Exercise data:
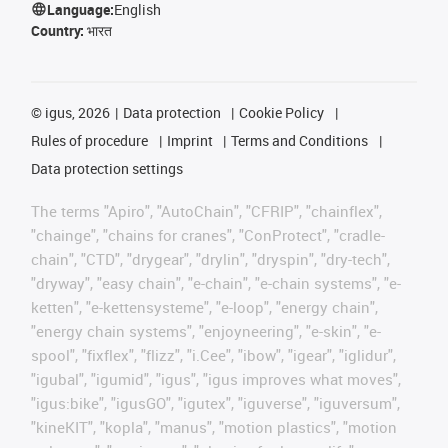
Language:
English
Country:
भारत
©
igus, 2026
Data protection
Cookie Policy
Rules of procedure
Imprint
Terms and Conditions
Data protection settings
The terms "Apiro", "AutoChain", "CFRIP", "chainflex",
"chainge", "chains for cranes", "ConProtect", "cradle-
chain", "CTD", "drygear", "drylin", "dryspin", "dry-tech",
"dryway", "easy chain", "e-chain", "e-chain systems", "e-
ketten", "e-kettensysteme", "e-loop", "energy chain",
"energy chain systems", "enjoyneering", "e-skin", "e-
spool", "fixflex", "flizz", "i.Cee", "ibow", "igear", "iglidur",
"igubal", "igumid", "igus", "igus improves what moves",
"igus:bike", "igusGO", "igutex", "iguverse", "iguversum",
"kineKIT", "kopla", "manus", "motion plastics", "motion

What you have to do: Exactly as they appear above, write out all the entries, but not the images.

Solution for this problem:
Language:
English
Country:
भारत
©
igus, 2026
Data protection
Cookie Policy
Rules of procedure
Imprint
Terms and Conditions
Data protection settings
The terms "Apiro", "AutoChain", "CFRIP", "chainflex",
"chainge", "chains for cranes", "ConProtect", "cradle-
chain", "CTD", "drygear", "drylin", "dryspin", "dry-tech",
"dryway", "easy chain", "e-chain", "e-chain systems", "e-
ketten", "e-kettensysteme", "e-loop", "energy chain",
"energy chain systems", "enjoyneering", "e-skin", "e-
spool", "fixflex", "flizz", "i.Cee", "ibow", "igear", "iglidur",
"igubal", "igumid", "igus", "igus improves what moves",
"igus:bike", "igusGO", "igutex", "iguverse", "iguversum",
"kineKIT", "kopla", "manus", "motion plastics", "motion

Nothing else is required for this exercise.